彼もまた『最後のチャンピオンロード世代』の力量を、技術を見誤っていた。
戦う気のない格下を全力で狩り尽くす。モモナリの群れはそのような技術を本能的に体得している。
「『アクアジェット』」
煙幕を切り裂いて、ゴルダックが現れる。
視覚も、聴覚も必要はない。
攻撃を受けた方向を、痛覚で理解していれば、敵の方向は理解できる。
それを受けるアイデアはない。タカスギは、当然それを想定してはいなかった。
そう、タカスギは。
「『でんじは』」
そのトレーナーが、手を引かれながら繰り出したレパルダスは、ゴルダックのスピードに翻弄されること無く、的確にその電撃をヒットさせる。

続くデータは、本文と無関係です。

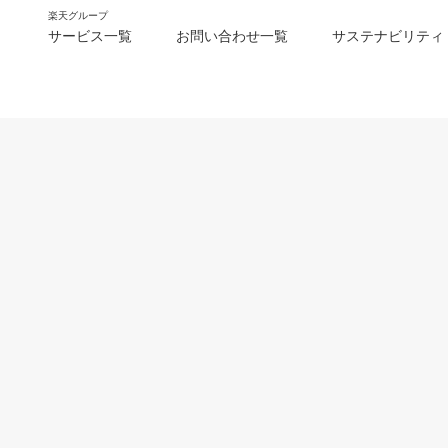
楽天グループ
サービス一覧
お問い合わせ一覧
サステナビリティ
m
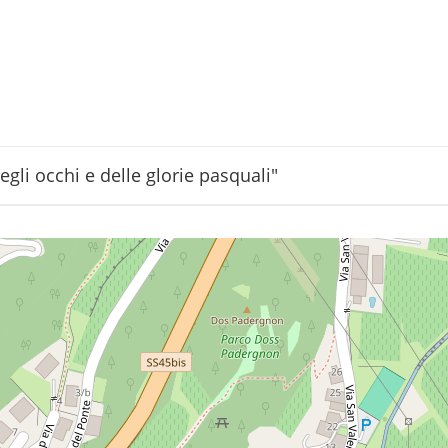
degli occhi e delle glorie pasquali"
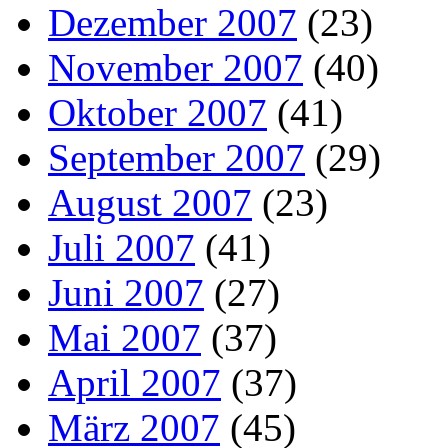
Dezember 2007
(23)
November 2007
(40)
Oktober 2007
(41)
September 2007
(29)
August 2007
(23)
Juli 2007
(41)
Juni 2007
(27)
Mai 2007
(37)
April 2007
(37)
März 2007
(45)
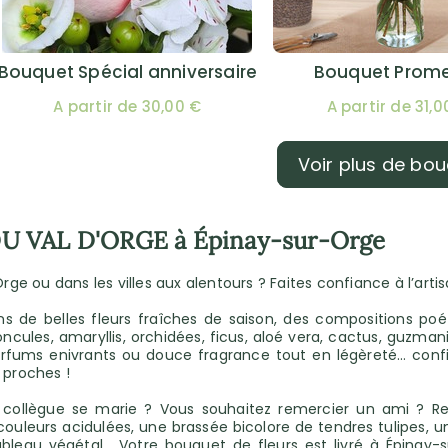
Bouquet Spécial anniversaire
Bouquet Prom
A partir de 30,00 €
A partir de 31,0
Voir plus de bo
 DU VAL D'ORGE à Épinay-sur-Orge
rge ou dans les villes aux alentours ? Faites confiance à l’arti
ns de belles fleurs fraîches de saison, des compositions po
enoncules, amaryllis, orchidées, ficus, aloé vera, cactus, guzma
rfums enivrants ou douce fragrance tout en légèreté… confiez
 proches !
collègue se marie ? Vous souhaitez remercier un ami ? Ren
uleurs acidulées, une brassée bicolore de tendres tulipes, une
leau végétal… Votre bouquet de fleurs est livré à Épinay-sur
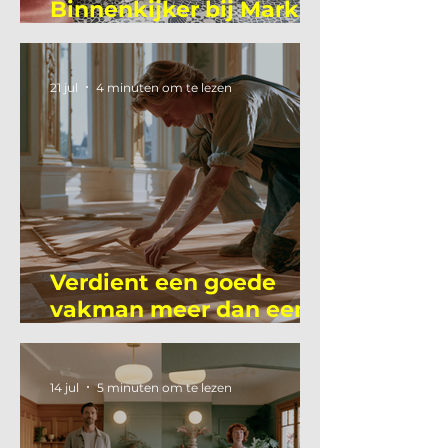
Binnenkijker bij Mark
Mutsaers
21 jul
4 minuten om te lezen
Verdient een goede
vakman meer dan een
gemiddelde
academicus?
14 jul
5 minuten om te lezen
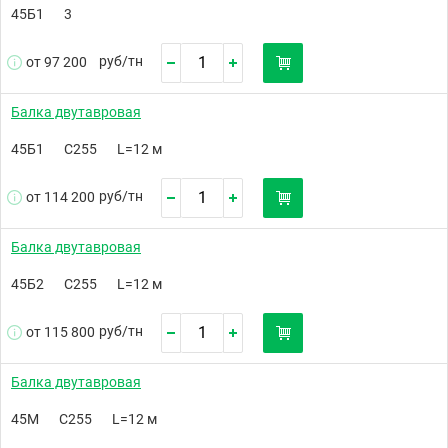
45Б1
3
руб/
тн
от 97 200
Балка двутавровая
45Б1
С255
L=12 м
руб/
тн
от 114 200
Балка двутавровая
45Б2
С255
L=12 м
руб/
тн
от 115 800
Балка двутавровая
45М
С255
L=12 м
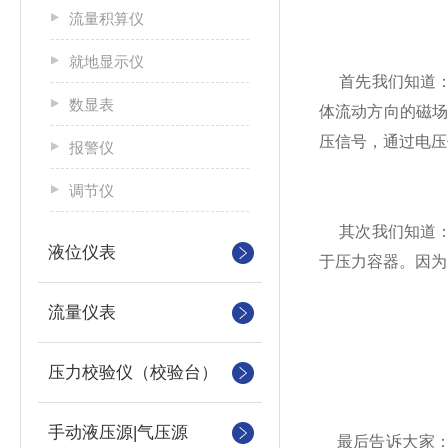
流量积算仪
就地显示仪
首先我们知道：
数显表
体流动方向的磁
压信号，通过电压
报警仪
调节仪
其次我们知道：
液位仪表
于压力容器。因为
流量仪表
压力校验仪（校验台）
手动液压源|气压源
最后告诉大家：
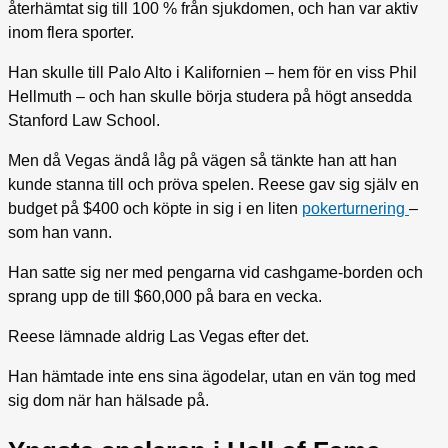
återhämtat sig till 100 % från sjukdomen, och han var aktiv
inom flera sporter.
Han skulle till Palo Alto i Kalifornien – hem för en viss Phil
Hellmuth – och han skulle börja studera på högt ansedda
Stanford Law School.
Men då Vegas ändå låg på vägen så tänkte han att han
kunde stanna till och pröva spelen. Reese gav sig själv en
budget på $400 och köpte in sig i en liten
pokerturnering
–
som han vann.
Han satte sig ner med pengarna vid cashgame-borden och
sprang upp de till $60,000 på bara en vecka.
Reese lämnade aldrig Las Vegas efter det.
Han hämtade inte ens sina ägodelar, utan en vän tog med
sig dom när han hälsade på.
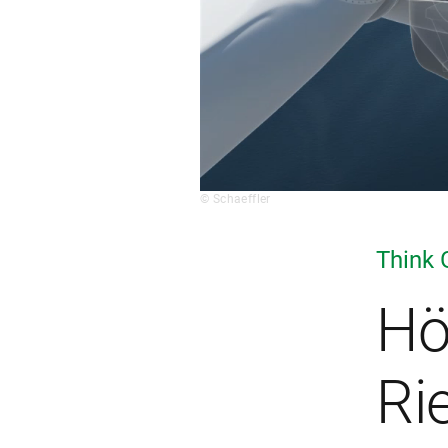
© Schaeffler
Think 
Hö
Ri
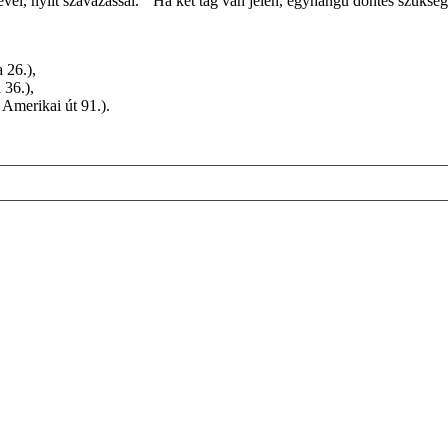
ével, nyílt szavazással. Ha két tag van jelen, egyhangú döntés szükség
 26.),
 36.),
 Amerikai út 91.).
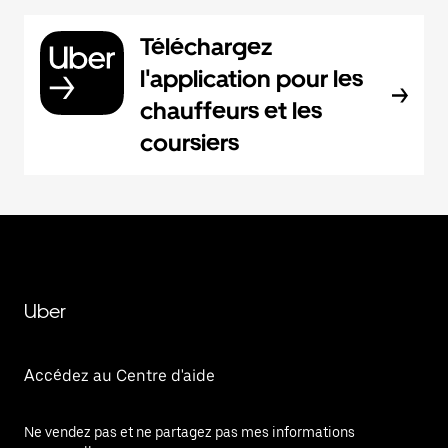
Téléchargez
l'application pour les
chauffeurs et les
coursiers
Uber
Accédez au Centre d'aide
Ne vendez pas et ne partagez pas mes informations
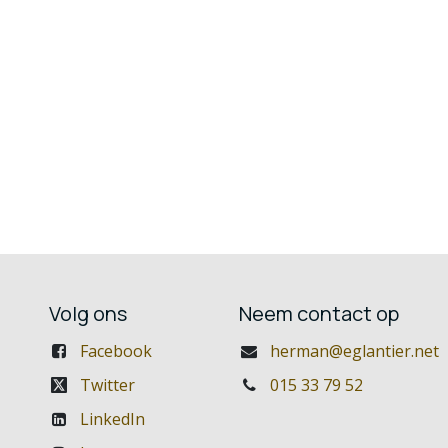
Volg ons
Neem contact op
Facebook
herman@eglantier.net
Twitter
015 33 79 52
LinkedIn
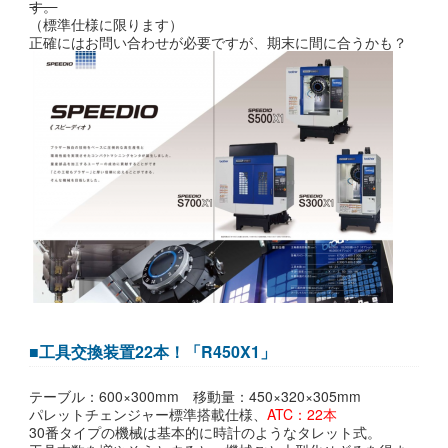
す。
（標準仕様に限ります）
正確にはお問い合わせが必要ですが、期末に間に合うかも？
■工具交換装置22本！「R450X1」
テーブル：600×300mm 移動量：450×320×305mm
パレットチェンジャー標準搭載仕様、
ATC：22本
30番タイプの機械は基本的に時計のようなタレット式。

体の『まひ』を感じたゴルダックは、それでも攻撃を続けようと重心を前に取った。
「『イカサマ』」
だが、レパルダスの前足がトン、と、後頭部を押さえると、その力がそのまま地面に激突する。
一瞬、ゴルダックとモモナリの集中が途切れた。
「行きましょう」
握った手をぐいと引かれ、タカスギとそのトレーナーはワゴン車に乗り込み、それぞれのポケモンをボールに収めた。
引き戸が開いたまま、スタッフはアクセルを踏みこんだ。